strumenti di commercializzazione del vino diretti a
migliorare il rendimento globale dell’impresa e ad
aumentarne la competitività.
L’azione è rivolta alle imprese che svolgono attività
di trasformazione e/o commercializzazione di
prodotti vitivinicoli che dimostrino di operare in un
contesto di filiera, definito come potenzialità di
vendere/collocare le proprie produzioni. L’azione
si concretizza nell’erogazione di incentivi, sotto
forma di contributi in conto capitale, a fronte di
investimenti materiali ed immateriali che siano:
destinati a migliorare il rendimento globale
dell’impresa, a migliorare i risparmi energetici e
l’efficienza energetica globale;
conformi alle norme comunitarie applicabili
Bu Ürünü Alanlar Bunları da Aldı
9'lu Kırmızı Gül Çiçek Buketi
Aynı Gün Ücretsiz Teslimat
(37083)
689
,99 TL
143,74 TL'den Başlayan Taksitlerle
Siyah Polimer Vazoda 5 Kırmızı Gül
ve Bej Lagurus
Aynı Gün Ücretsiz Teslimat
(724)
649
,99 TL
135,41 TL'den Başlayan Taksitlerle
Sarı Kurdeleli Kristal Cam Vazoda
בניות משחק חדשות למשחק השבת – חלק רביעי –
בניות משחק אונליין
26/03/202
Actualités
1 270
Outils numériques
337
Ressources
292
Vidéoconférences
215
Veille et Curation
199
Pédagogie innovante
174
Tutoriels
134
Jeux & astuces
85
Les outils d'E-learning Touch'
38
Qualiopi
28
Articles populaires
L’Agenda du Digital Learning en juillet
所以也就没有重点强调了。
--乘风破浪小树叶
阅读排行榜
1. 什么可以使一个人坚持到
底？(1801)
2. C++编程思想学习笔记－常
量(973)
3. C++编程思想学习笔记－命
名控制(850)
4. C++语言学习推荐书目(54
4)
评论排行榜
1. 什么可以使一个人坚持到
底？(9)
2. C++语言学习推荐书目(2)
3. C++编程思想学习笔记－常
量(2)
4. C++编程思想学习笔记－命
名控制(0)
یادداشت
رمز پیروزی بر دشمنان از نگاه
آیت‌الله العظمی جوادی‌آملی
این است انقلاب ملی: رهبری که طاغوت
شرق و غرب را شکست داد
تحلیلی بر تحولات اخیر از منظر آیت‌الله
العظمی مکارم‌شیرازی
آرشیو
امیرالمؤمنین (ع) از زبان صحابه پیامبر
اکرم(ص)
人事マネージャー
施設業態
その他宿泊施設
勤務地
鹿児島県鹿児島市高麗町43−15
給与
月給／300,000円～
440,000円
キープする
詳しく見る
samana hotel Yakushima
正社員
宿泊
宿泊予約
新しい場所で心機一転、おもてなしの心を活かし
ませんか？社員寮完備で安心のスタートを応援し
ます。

• Try it
Go through the listing above and write out exactly the lines starting with the one holding "L’azione è rivolta" and running through the one holding "l’efficienza energetica globale;", ends included, and no others.

• Response area
L’azione è rivolta alle imprese che svolgono attività
di trasformazione e/o commercializzazione di
prodotti vitivinicoli che dimostrino di operare in un
contesto di filiera, definito come potenzialità di
vendere/collocare le proprie produzioni. L’azione
si concretizza nell’erogazione di incentivi, sotto
forma di contributi in conto capitale, a fronte di
investimenti materiali ed immateriali che siano:
destinati a migliorare il rendimento globale
dell’impresa, a migliorare i risparmi energetici e
l’efficienza energetica globale;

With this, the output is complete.